As per the chefs, plating is something they just can’t teach, it’s in the bloooood. You either got it or you don’t. Seasoned veterans (like the resident Italian pastry chef at the French culinary school) look at the white, oval plate as their blank canvas. Just like the confusedmathlady meme, restuaurant patisserie pros do the mental math to calculate the positioning of each element, color scheme of ingredients, and customer POV to reach maximum overall droolability potential of a dessert.
While there may be no written rules to plating, I picked up on a few unspoken agreements among pastry gods all over on how to make or break a plate.
ODD NUMBERS ONLY: I committed a little booboo on this Baked Alaska by having two orange marmalade “suns” and two orange segments (at least I put the pistachios in threes). Why are humans more appetized by the odd numbers, rather than the evens? This is something we definitely didn’t cover in my Anthropology 101 class last. year. Evolution, man.
MOVE BABY MOVE: every good plate needs moooooveement. It’s like feng shui for your house but instead like… edible? Unlike the odds/evens one, this rule definitely comes more intuitively. Tapped into the ~vibrations~ of this floating island, I used a lil’ baby spoon and some creamy caramel to give this plate some soul (with the added touch of the angled almond slivers).
CLEAN PLATE CLUB: “ahh your plate iz a’cleeeean” - just about the highest praises I’ll get from a chef anytime soon. While this may not look like what one would consider a freshoutofthedishwasher plate, I was able to make every little crumb of caramel and drop of cremeux look intentional. A clean plate is but an artsy mess.
Not a game of croquet, not a croque madame, but a Croquembouche???

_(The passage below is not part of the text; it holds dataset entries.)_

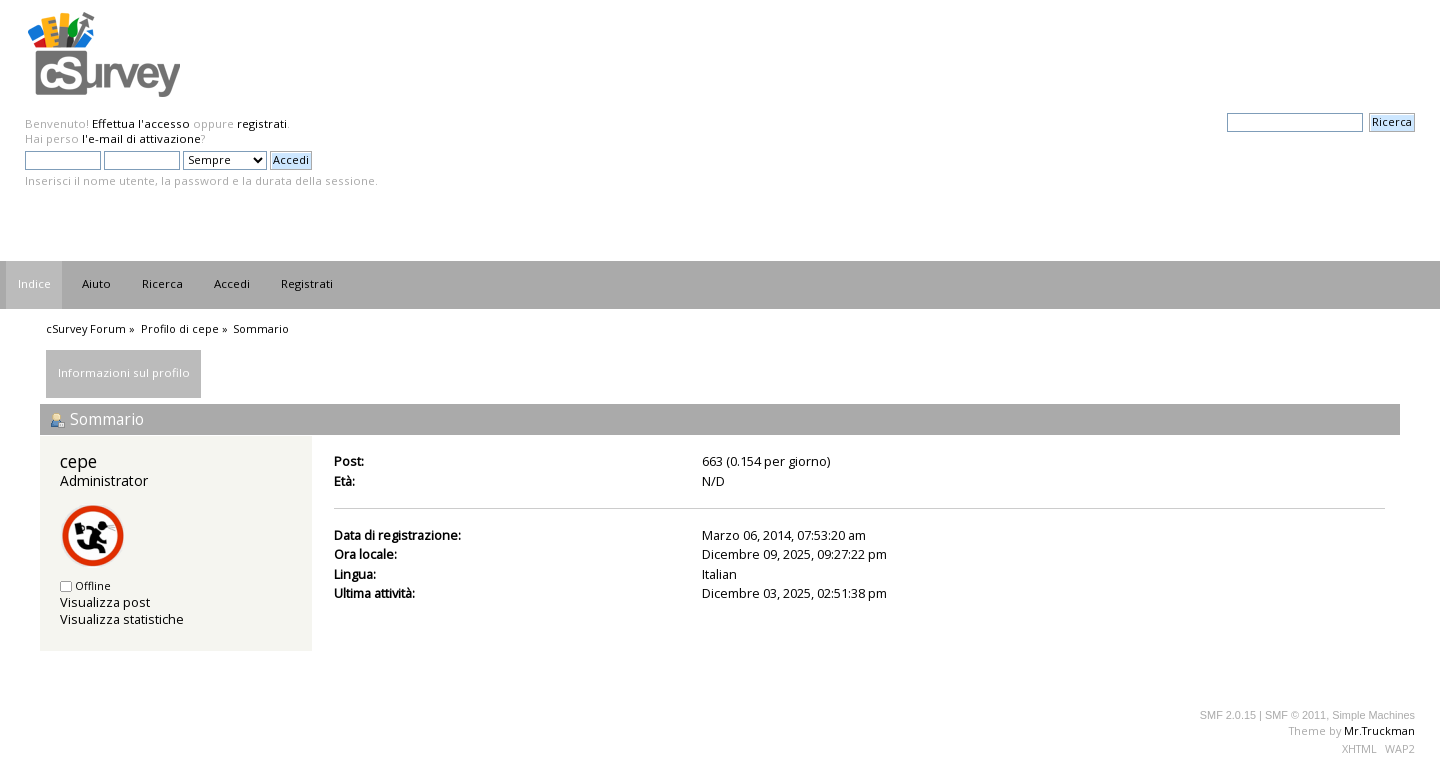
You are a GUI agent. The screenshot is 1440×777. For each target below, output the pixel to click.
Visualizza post (105, 602)
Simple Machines (1373, 715)
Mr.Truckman (1379, 730)
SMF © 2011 (1295, 715)
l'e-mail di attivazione (141, 138)
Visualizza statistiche (122, 619)
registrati (262, 123)
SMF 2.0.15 (1228, 715)
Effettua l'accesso (141, 123)
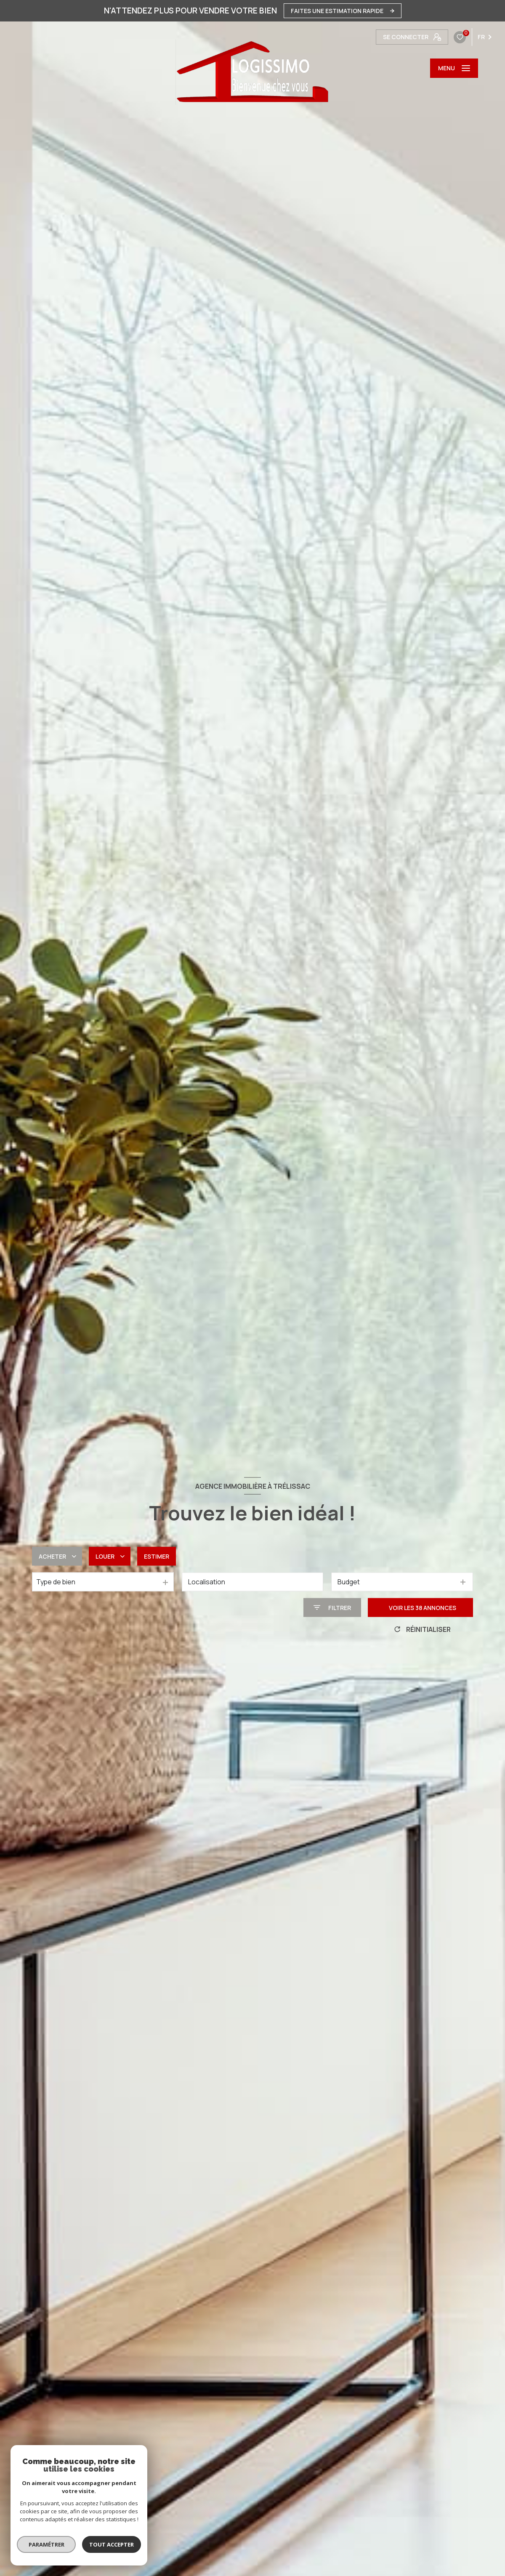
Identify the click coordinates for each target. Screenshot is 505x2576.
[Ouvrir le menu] (454, 68)
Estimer (156, 1556)
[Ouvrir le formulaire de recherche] (332, 1607)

Okay… maybe I did live under some kind of rock back in North Carolina, because the croquembouche was *SURPRISE SURPRISE* yet another French tradition I was unfamiliar with. For our final practical class of Intermediate pastry, we were tasked with baking some odd 60 choux pastries, dipping them in flaming hot caramel, and using said flaming hot caramel to assemble a massive tower-like structrue without permanantly mangling our beautiful appendages.
People… eat… this? The croquembouche was explained to us as a traditional dessert at weddings in France. In that case, the choux pastries are filled with some sort of pastry cream and then assembled into the tower to be shared among guests at the party - sounds delicious and fun! Not going to lie, the symbolism as to why we made this as our final dessert of Intermediate is a little lost on me.
However, I suppose the structure of rock-hard, hollow choux pastries served as our introduction to “things made of sugar that you can’t eat” - as joined by this hand-pulled sugar rose we had created the day before. Patisserie truly is an art form (#deep). While I usually prefer to have my cake and eat it too, I am (masochistically) looking forward to more practical classes sweating under heat lamps while making confectionary floral arrangments.
LA FIN! And, with that, I had evolved from bad to not as bad to now halfway decent in the progression of Basic -> Intermediate -> Superior. Before my nearly THREE WEEK spring break, the only thing I had left to conquer was the final exam, the tart creation… which I’ll cover next email. What a cliffhanger!
Until next time,
Chloé
Chloe-love hearing about your experiences! Can’t wait to hear more and see more inspirational photos!